My purpose in the following remarks, is to demonstrate how a Christian can read literature to best effect. Two valid approaches to this objective exist. If I were talking to students in my classes, I would adopt a prescriptive approach and provide guidelines for reading Christianly. For this blog however, I have left my prescriptions behind and will instead simply describe how I conduct my travels through the realms of gold (John Keats’ metaphor for reading literature). I have phrased my points as four principles for reading.
Principle #1. Expect the Best
I try to read a work of literature expecting the best from it; of course, such an expectation presupposes that I have chosen a work that merits my initial vote of confidence. One of the benefits of teaching literature as a daily profession are that I mainly read and reread works that the world at large agrees are of notable merit, if not Christian in orientation. When I take an excursion into uncharted waters, I select my reading on the basis of what I have picked up as I hear people talk about at work.
Having made an informed selection, I do not initially want to put on my guard as I read, or what literary scholars call “reading with a hermeneutic of suspicion.” As much as possible, I want to relax and enjoy an experience of enlightened leisure. Note that I have said that my initial experience is an assumption of being edified and enlightened.
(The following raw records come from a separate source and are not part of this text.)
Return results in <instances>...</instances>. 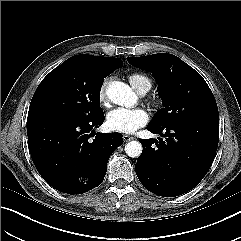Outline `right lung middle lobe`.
I'll use <instances>...</instances> for the list:
<instances>
[{
	"label": "right lung middle lobe",
	"mask_w": 241,
	"mask_h": 241,
	"mask_svg": "<svg viewBox=\"0 0 241 241\" xmlns=\"http://www.w3.org/2000/svg\"><path fill=\"white\" fill-rule=\"evenodd\" d=\"M108 75L84 70L72 58L67 59L37 87L28 120L44 116L91 119L102 114L99 94Z\"/></svg>",
	"instance_id": "dd1d6c3e"
}]
</instances>
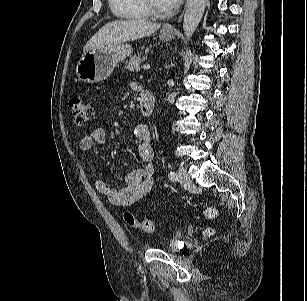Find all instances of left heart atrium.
<instances>
[{"label": "left heart atrium", "instance_id": "left-heart-atrium-1", "mask_svg": "<svg viewBox=\"0 0 307 301\" xmlns=\"http://www.w3.org/2000/svg\"><path fill=\"white\" fill-rule=\"evenodd\" d=\"M159 1L166 8V10H168L176 7L181 0H159Z\"/></svg>", "mask_w": 307, "mask_h": 301}]
</instances>
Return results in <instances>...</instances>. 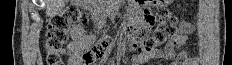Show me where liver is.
I'll return each instance as SVG.
<instances>
[{"label":"liver","mask_w":232,"mask_h":65,"mask_svg":"<svg viewBox=\"0 0 232 65\" xmlns=\"http://www.w3.org/2000/svg\"><path fill=\"white\" fill-rule=\"evenodd\" d=\"M44 2L46 6V15L53 17L62 11L68 0H44Z\"/></svg>","instance_id":"liver-1"}]
</instances>
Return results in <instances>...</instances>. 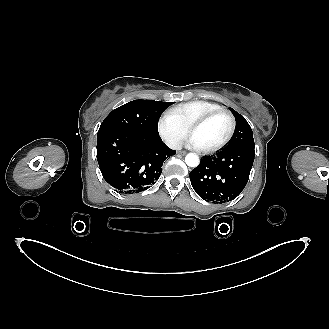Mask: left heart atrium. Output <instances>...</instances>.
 Returning a JSON list of instances; mask_svg holds the SVG:
<instances>
[{
    "mask_svg": "<svg viewBox=\"0 0 329 329\" xmlns=\"http://www.w3.org/2000/svg\"><path fill=\"white\" fill-rule=\"evenodd\" d=\"M186 144L192 148H200L197 141L192 136L187 139Z\"/></svg>",
    "mask_w": 329,
    "mask_h": 329,
    "instance_id": "left-heart-atrium-1",
    "label": "left heart atrium"
}]
</instances>
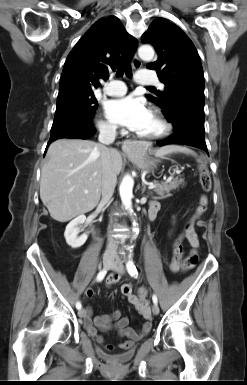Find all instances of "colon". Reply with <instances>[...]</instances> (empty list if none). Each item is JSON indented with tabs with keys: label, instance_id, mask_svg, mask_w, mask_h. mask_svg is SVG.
<instances>
[{
	"label": "colon",
	"instance_id": "5ec220e1",
	"mask_svg": "<svg viewBox=\"0 0 247 385\" xmlns=\"http://www.w3.org/2000/svg\"><path fill=\"white\" fill-rule=\"evenodd\" d=\"M199 178H200V184L202 187V190L204 192H208L211 189V177L210 173L206 167L205 161L202 160L201 164L199 165ZM208 205V199L205 194H202L200 197V204L197 208V212L202 214L206 211ZM173 256H174V262L177 264L185 263L189 266H195L198 261V256L196 253L190 254L184 261H183V246L181 243V239H177L174 242L173 245ZM122 294L126 295L130 293V288L128 285H124L121 287Z\"/></svg>",
	"mask_w": 247,
	"mask_h": 385
}]
</instances>
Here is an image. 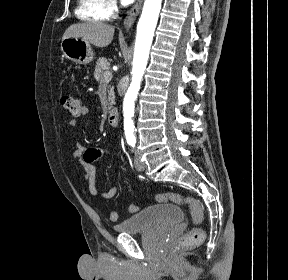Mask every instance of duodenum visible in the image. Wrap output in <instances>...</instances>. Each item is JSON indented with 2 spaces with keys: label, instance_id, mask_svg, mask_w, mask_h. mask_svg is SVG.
Segmentation results:
<instances>
[{
  "label": "duodenum",
  "instance_id": "410a0bca",
  "mask_svg": "<svg viewBox=\"0 0 288 280\" xmlns=\"http://www.w3.org/2000/svg\"><path fill=\"white\" fill-rule=\"evenodd\" d=\"M108 123L113 126L116 127L119 124V111L116 108H112L109 110L108 112Z\"/></svg>",
  "mask_w": 288,
  "mask_h": 280
}]
</instances>
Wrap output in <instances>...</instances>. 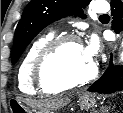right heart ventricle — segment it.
<instances>
[{
    "label": "right heart ventricle",
    "mask_w": 123,
    "mask_h": 113,
    "mask_svg": "<svg viewBox=\"0 0 123 113\" xmlns=\"http://www.w3.org/2000/svg\"><path fill=\"white\" fill-rule=\"evenodd\" d=\"M55 34L53 32H48L40 36L35 40L28 51L26 52L17 73V80L19 88L31 94H54L61 90H46L38 86L35 82L33 75V66L36 57L38 56L41 49L52 39Z\"/></svg>",
    "instance_id": "e07e8e85"
}]
</instances>
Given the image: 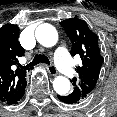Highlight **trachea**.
Instances as JSON below:
<instances>
[{
	"label": "trachea",
	"instance_id": "3493384b",
	"mask_svg": "<svg viewBox=\"0 0 117 117\" xmlns=\"http://www.w3.org/2000/svg\"><path fill=\"white\" fill-rule=\"evenodd\" d=\"M39 63H45V64H50V61L48 59V57H46L43 54H37L35 55L34 59L32 62H30L29 64H27L26 66H24V68H32L33 66L39 64Z\"/></svg>",
	"mask_w": 117,
	"mask_h": 117
}]
</instances>
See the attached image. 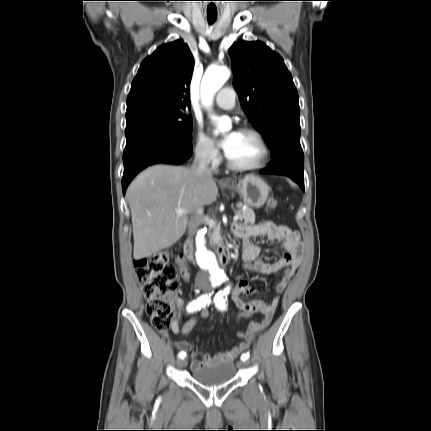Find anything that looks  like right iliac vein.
Listing matches in <instances>:
<instances>
[{
	"mask_svg": "<svg viewBox=\"0 0 431 431\" xmlns=\"http://www.w3.org/2000/svg\"><path fill=\"white\" fill-rule=\"evenodd\" d=\"M186 364H187V361L186 360H178L177 361V366L179 367V368H183V367H185L186 366Z\"/></svg>",
	"mask_w": 431,
	"mask_h": 431,
	"instance_id": "63e3f726",
	"label": "right iliac vein"
}]
</instances>
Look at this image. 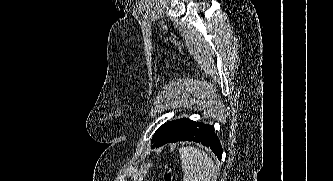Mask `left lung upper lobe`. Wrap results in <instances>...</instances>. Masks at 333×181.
<instances>
[{
	"instance_id": "5c2ea615",
	"label": "left lung upper lobe",
	"mask_w": 333,
	"mask_h": 181,
	"mask_svg": "<svg viewBox=\"0 0 333 181\" xmlns=\"http://www.w3.org/2000/svg\"><path fill=\"white\" fill-rule=\"evenodd\" d=\"M193 121L182 118L172 122L163 124L154 134L151 143L154 140H161L164 142H169L174 139L180 133H182Z\"/></svg>"
}]
</instances>
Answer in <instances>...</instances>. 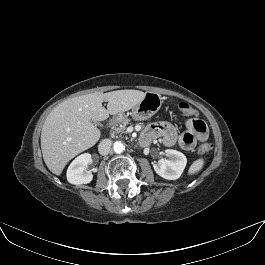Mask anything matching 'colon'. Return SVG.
I'll list each match as a JSON object with an SVG mask.
<instances>
[{
    "label": "colon",
    "instance_id": "obj_1",
    "mask_svg": "<svg viewBox=\"0 0 265 265\" xmlns=\"http://www.w3.org/2000/svg\"><path fill=\"white\" fill-rule=\"evenodd\" d=\"M180 110L187 118H196L197 112L194 108H192L189 104L182 102L179 105ZM212 147L210 142H204L199 146V153L204 154L208 152Z\"/></svg>",
    "mask_w": 265,
    "mask_h": 265
}]
</instances>
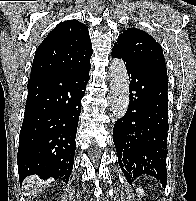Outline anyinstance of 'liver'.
I'll use <instances>...</instances> for the list:
<instances>
[{
  "mask_svg": "<svg viewBox=\"0 0 196 201\" xmlns=\"http://www.w3.org/2000/svg\"><path fill=\"white\" fill-rule=\"evenodd\" d=\"M36 177H28L25 179V189H28L35 181H36Z\"/></svg>",
  "mask_w": 196,
  "mask_h": 201,
  "instance_id": "6515ba94",
  "label": "liver"
}]
</instances>
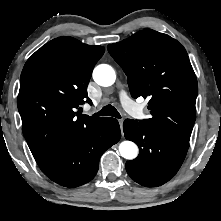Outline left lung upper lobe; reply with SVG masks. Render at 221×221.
I'll use <instances>...</instances> for the list:
<instances>
[{
  "label": "left lung upper lobe",
  "mask_w": 221,
  "mask_h": 221,
  "mask_svg": "<svg viewBox=\"0 0 221 221\" xmlns=\"http://www.w3.org/2000/svg\"><path fill=\"white\" fill-rule=\"evenodd\" d=\"M107 48L127 75L131 95L150 97L152 117L141 122L189 142L198 86L185 48L169 35L151 29Z\"/></svg>",
  "instance_id": "5c2ea615"
}]
</instances>
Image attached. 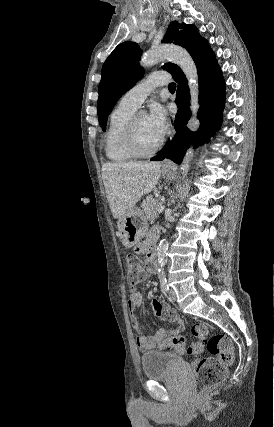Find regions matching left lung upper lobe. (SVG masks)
Returning a JSON list of instances; mask_svg holds the SVG:
<instances>
[{"label":"left lung upper lobe","mask_w":274,"mask_h":427,"mask_svg":"<svg viewBox=\"0 0 274 427\" xmlns=\"http://www.w3.org/2000/svg\"><path fill=\"white\" fill-rule=\"evenodd\" d=\"M202 40L205 39L200 36L194 25L174 21L169 25L162 42L180 45L191 53ZM140 56L141 50L136 43L123 42L114 49L103 64L98 98V119L103 131H105L107 117L117 100L142 78L143 70L138 63ZM163 69L172 75L180 70L172 63L165 64Z\"/></svg>","instance_id":"5c2ea615"}]
</instances>
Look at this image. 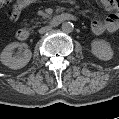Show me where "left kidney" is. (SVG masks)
<instances>
[{"mask_svg":"<svg viewBox=\"0 0 119 119\" xmlns=\"http://www.w3.org/2000/svg\"><path fill=\"white\" fill-rule=\"evenodd\" d=\"M91 52L100 60H110L113 57L111 46L105 40H93L91 43Z\"/></svg>","mask_w":119,"mask_h":119,"instance_id":"5707ae66","label":"left kidney"}]
</instances>
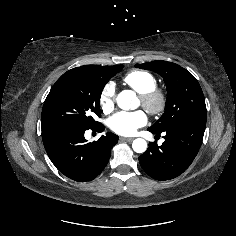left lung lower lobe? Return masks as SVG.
Returning a JSON list of instances; mask_svg holds the SVG:
<instances>
[{
	"label": "left lung lower lobe",
	"instance_id": "0a47b994",
	"mask_svg": "<svg viewBox=\"0 0 236 236\" xmlns=\"http://www.w3.org/2000/svg\"><path fill=\"white\" fill-rule=\"evenodd\" d=\"M205 126L206 118H194L165 129L163 144L158 146L156 142H150L147 151L139 157L143 170L159 181L173 179L182 174L200 149Z\"/></svg>",
	"mask_w": 236,
	"mask_h": 236
}]
</instances>
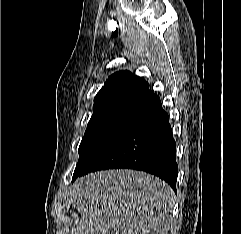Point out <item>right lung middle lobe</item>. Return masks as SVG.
Masks as SVG:
<instances>
[{"mask_svg": "<svg viewBox=\"0 0 241 234\" xmlns=\"http://www.w3.org/2000/svg\"><path fill=\"white\" fill-rule=\"evenodd\" d=\"M136 107L137 105L134 104H108L93 107V115L79 146V160L73 178L83 169L88 158L100 143L130 115Z\"/></svg>", "mask_w": 241, "mask_h": 234, "instance_id": "right-lung-middle-lobe-1", "label": "right lung middle lobe"}]
</instances>
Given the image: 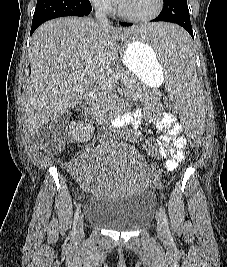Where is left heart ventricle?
Instances as JSON below:
<instances>
[{"label": "left heart ventricle", "mask_w": 227, "mask_h": 267, "mask_svg": "<svg viewBox=\"0 0 227 267\" xmlns=\"http://www.w3.org/2000/svg\"><path fill=\"white\" fill-rule=\"evenodd\" d=\"M120 5L130 15L144 16L155 9L156 0H123Z\"/></svg>", "instance_id": "1"}]
</instances>
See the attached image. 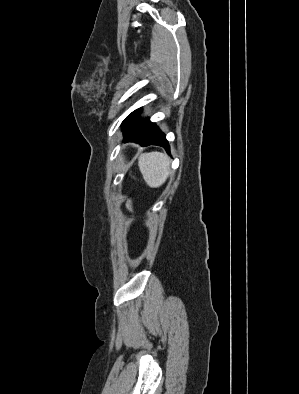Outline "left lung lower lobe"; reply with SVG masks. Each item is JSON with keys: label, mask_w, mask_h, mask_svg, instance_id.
Masks as SVG:
<instances>
[{"label": "left lung lower lobe", "mask_w": 299, "mask_h": 394, "mask_svg": "<svg viewBox=\"0 0 299 394\" xmlns=\"http://www.w3.org/2000/svg\"><path fill=\"white\" fill-rule=\"evenodd\" d=\"M140 110L133 111L122 122L124 142H136L141 146L158 145L164 147L169 153L170 148L165 135L158 129L155 123H151L148 118L133 122L135 117L140 113Z\"/></svg>", "instance_id": "obj_1"}]
</instances>
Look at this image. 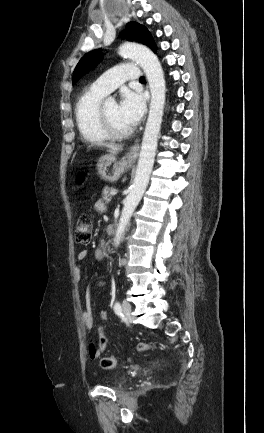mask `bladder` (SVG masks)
Returning <instances> with one entry per match:
<instances>
[{
  "instance_id": "obj_1",
  "label": "bladder",
  "mask_w": 264,
  "mask_h": 433,
  "mask_svg": "<svg viewBox=\"0 0 264 433\" xmlns=\"http://www.w3.org/2000/svg\"><path fill=\"white\" fill-rule=\"evenodd\" d=\"M122 383V381H119L117 384H121Z\"/></svg>"
}]
</instances>
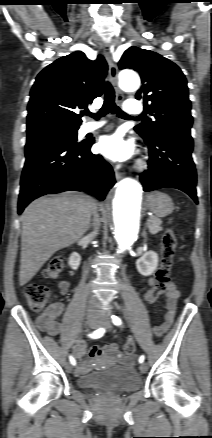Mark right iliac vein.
Wrapping results in <instances>:
<instances>
[{"instance_id": "1", "label": "right iliac vein", "mask_w": 212, "mask_h": 438, "mask_svg": "<svg viewBox=\"0 0 212 438\" xmlns=\"http://www.w3.org/2000/svg\"><path fill=\"white\" fill-rule=\"evenodd\" d=\"M87 324L89 327L91 328H97L99 327V319L98 316L91 314L87 317ZM66 370L68 372H72L73 371V366L71 364H67L66 365ZM75 374H77V370H75L74 372Z\"/></svg>"}]
</instances>
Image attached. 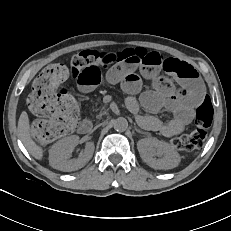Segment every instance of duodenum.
Listing matches in <instances>:
<instances>
[{
  "instance_id": "1",
  "label": "duodenum",
  "mask_w": 231,
  "mask_h": 231,
  "mask_svg": "<svg viewBox=\"0 0 231 231\" xmlns=\"http://www.w3.org/2000/svg\"><path fill=\"white\" fill-rule=\"evenodd\" d=\"M92 129V123L89 120H83L78 126V132L80 134H88Z\"/></svg>"
}]
</instances>
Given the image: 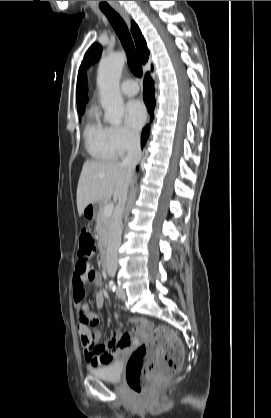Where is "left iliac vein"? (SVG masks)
Instances as JSON below:
<instances>
[{"mask_svg": "<svg viewBox=\"0 0 271 418\" xmlns=\"http://www.w3.org/2000/svg\"><path fill=\"white\" fill-rule=\"evenodd\" d=\"M116 294H117L118 298H120V299H125V297H126L125 291L120 286L117 287Z\"/></svg>", "mask_w": 271, "mask_h": 418, "instance_id": "obj_1", "label": "left iliac vein"}]
</instances>
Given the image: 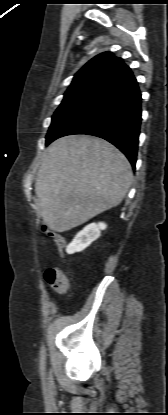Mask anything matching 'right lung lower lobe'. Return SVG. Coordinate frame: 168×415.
I'll return each mask as SVG.
<instances>
[{"instance_id": "1", "label": "right lung lower lobe", "mask_w": 168, "mask_h": 415, "mask_svg": "<svg viewBox=\"0 0 168 415\" xmlns=\"http://www.w3.org/2000/svg\"><path fill=\"white\" fill-rule=\"evenodd\" d=\"M141 92L131 72L109 86L73 115L46 145L72 134L103 138L117 148L135 168L141 125Z\"/></svg>"}]
</instances>
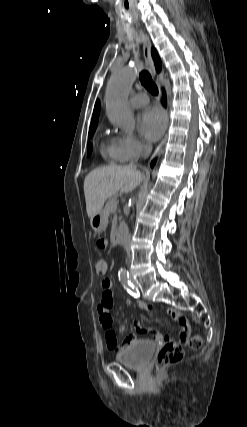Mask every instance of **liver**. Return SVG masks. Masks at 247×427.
<instances>
[{
  "mask_svg": "<svg viewBox=\"0 0 247 427\" xmlns=\"http://www.w3.org/2000/svg\"><path fill=\"white\" fill-rule=\"evenodd\" d=\"M144 175L134 165L106 166L92 170L84 180L86 211L91 219L98 214L110 196L121 190H134Z\"/></svg>",
  "mask_w": 247,
  "mask_h": 427,
  "instance_id": "liver-1",
  "label": "liver"
}]
</instances>
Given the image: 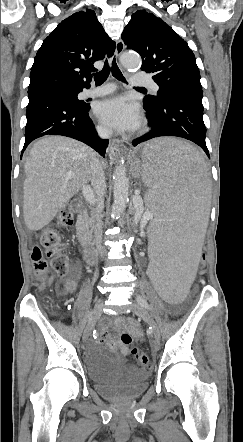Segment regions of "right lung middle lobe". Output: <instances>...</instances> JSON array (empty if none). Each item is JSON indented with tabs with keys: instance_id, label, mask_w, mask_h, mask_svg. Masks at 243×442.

I have actually just endorsed a view of reading literature that is especially associated with C. S. Lewis. In his lone book of literary theory (An Experiment in Criticism), Lewis famously wrote that “the first demand any work of art makes upon us is surrender. Look. Listen. Receive.” I believe this readiness to receive what a work offers is something we owe to an author.
Principle #2. Be Aware
I read with an awareness of the threefold task that a literary author performs for us. An author’s first task is to observe life accurately and hold it up for the reader’s contemplation. The subject of literature is human experience, and must be rendered so concretely that we relive it in our imagination. The result of such contemplation should be that we are able to see life more accurately. We might even call it knowledge in the form of right seeing. It is a kind of knowledge worth having.
Secondly, an author must offer an interpretation of the experiences presented in a work of literature. The ideas embedded in literature need to formulated and weighed, about which I will say more in a moment. This interpretation can be formulated as “ideas about life,” and constitutes the ideational aspect of literature. In regard to both the presentation of life and the interpretation of it, literature and the other arts are a chief means by which the human race grapples with reality and seeks to understand it. As a Christian reader, I value that grappling. It produces a great deal of insight. As an extension of that, we could say that literature and the arts are the human race’s testimony to its own experience.
A third function of literature is to provide the materials and occasion for enlightened leisure. Leisure, in the ordinary sense of being something that God commands and calls us to do, is just as much a Christian calling as work is. I am fond of the statement of a Christian leisure theorist who claims that “leisure is the growing time for the human spirit.” For me, reading literature has been growing time for my human spirit.
Principle #3. Read on a Continuum
I read literature with an awareness that every work of literature can be plotted somewhere on the continuum which I am about to describe. On one end of the continuum (which I arbitrary picture as being the left end), we find literature of Christian affirmation. We can plainly see it portrays a Christian view of life. On the other end of the continuum is literature that is anti-Christian in what it offers for approval.
In the middle is what I call the literature of clarification and common experience. It does not make explicit Christian assertions but is compatible with Christianity and may have been written by Christian. It is easy for a Christian reader to assimilate it in a Christian way, though that may belong to what I as a Christian reader do with the work rather than something intended by the author.
In my mind, the usefulness of this continuum is that it serves as a roadmap. I know what I am dealing with in regard to a specific work of literature, and this enables me to respond appropriately.
Principle #4. Evaluate
Finally, I weigh the truth claims of the literature that I read. If C. S. Lewis is the go-to person on the topic of reading literature with an open mind, his counterpart, emphasizing the need to avoid being lulled into acquiescence with unchristian input, is T. S. Eliot. Eliot theorized that “literary criticism should be completed by criticism from a definite ethical and theological standpoint. . . . What I believe to be incumbent upon all Christians is the duty of maintaining certain standards and criteria of criticism over and above those applied by the rest of the world.”
Eliot envisions a two-stage process of reading and making sense of literature. The first stage is Lewis’ method of receiving what a work stands to offer. The second is to move from listening to responding and replying. The formula that runs through my mind at this second phase of assimilation is one that John Milton stated when talking about objectionable literature. Milton claimed that we should read such literature “warily and with good antidote.” Warily means cautiously and with our guards up. With good antidote means that we are prepared to disagree with an author’s viewpoint and correct it with a Christian viewpoint.
Summary
These principles have given me confidence as a reader of literature—preventing me from prematurely foreclosing on something that might edify or entertain me, while also ensuring I have not abandoned my intellectual and moral convictions in the process.